- DVD cover of Anthony Yaar? and Uyire..
- Directed by: C. T. Pandi
- Produced by: C. Vijayakumar
- Starring: Shaam Mallika Kapoor
- Cinematography: Santonio
- Edited by: Suresh Urs
- Music by: Dhina
- Production company: Annam Films International
- Release date: 31 July 2009;
- Running time: 125 minutes
- Country: India
- Language: Tamil

= Anthony Yaar? =

Anthony Yaar? (spelt Anthoni – Yaar? onscreen) is a 2009 Tamil language film directed by C. T. Pandi. The film stars Shaam and Mallika Kapoor, while Lal, Vivek, and Rajesh play supporting roles. The music was composed by Dhina, and the film was released on 31 July 2009.

== Plot ==
Anthony (Shaam) is an orphan who grows up in a church situated in a coastal village near Tuticorin. The local priest (Rajesh) is his benefactor. Anthony is loving and caring towards the local fishermen and their families who are being exploited by the rowdy Michael.

== Production ==
During the development stages of the film, when the cast was being decided, Shaam went to visit actor Vadivelu to enquire about his availability and to sign him on to play a role in the film. Vadivelu refused to be a part of the film and subsequently verbally insulted Shaam, prompting the actor to lodge a complaint with the Nadigar Sangam about Vadivelu's conduct. The film was shot in Tuticorin. Shaam plays a fisherman in the film.

== Music ==
Soundtrack was composed by Dhina, with lyrics written by Palani Bharathi, Yugabharathi, Snehan and Kirithiya.

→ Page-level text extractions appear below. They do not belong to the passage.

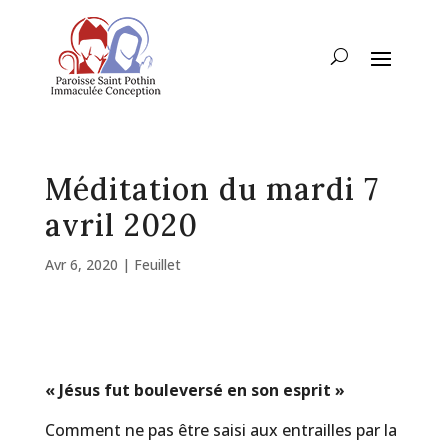
Méditation du mardi 7
avril 2020
Avr 6, 2020
|
Feuillet
« Jésus fut bouleversé en son esprit »
Comment ne pas être saisi aux entrailles par la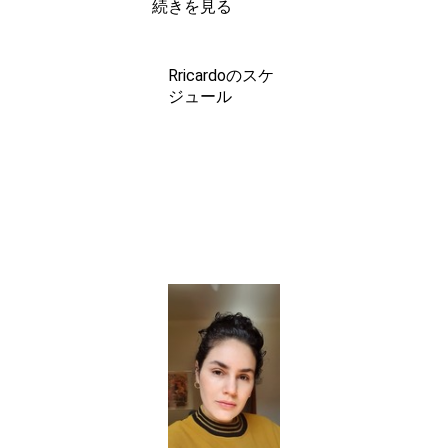
続きを見る
Rricardoのスケ
ジュール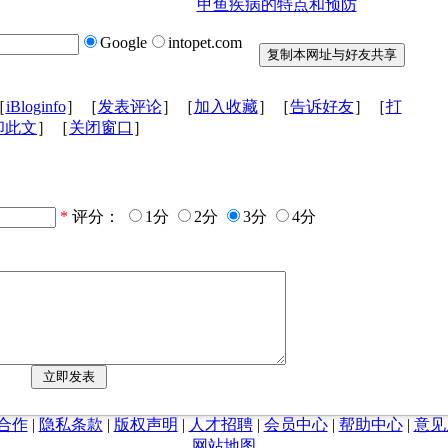
甲鱼疾病的特点和预防
Google
intopet.com
［
iBloginfo
］［
发表评论
］［
加入收藏
］［
告诉好友
］［
打
印此文
］［
关闭窗口
］
*
评分：
1分
2分
3分
4分
合作
|
隐私条款
|
版权声明
|
人才招聘
|
会员中心
|
帮助中心
|
意见
网站地图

| No. | Song | Singers | Lyrics |
| 1 | "Kai Thattamal" | Mahathi | Palani Bharathi |
| 2 | "Kanaa Ondru Kandaen" | Bombay Jayashree, Shankar Mahadevan | Snehan |
| 3 | "Kattu Marathila" | Tippu | Yugabharathi |
| 4 | "Malakotta Kannu" | Silambarasan, Anuradha Sriram |
| 5 | "Mani Osai Ketkalayo" | Chinmayi, Dhina | Kirithiya |
| 6 | "Yamma Yamma" | Sabesh | Yugabharathi |

== Critical reception ==
A critic from The New Indian Express wrote that "A cliched sequence of events and amateur handling of the screenplay take away all the sheen in Anthony Yaar". A critic from Rediff opined that the film is "a throwback to the worst commercial potboilers of the 80s when the hero cult was in full swing, and very little made sense on celluloid". A critic from Dinamalar praised the bold attempt of the director, the music, and the cinematography. A critic from Sify wrote, "Shaam shows off his six-pack body, Mallika has hardly anything to do while Lal hams. The music is bad. Vivek's comedy track as Kingfisher is the only entertainment in the film, though he too is fast becoming repetitive. There is nothing here to recommend, and is total waste of time".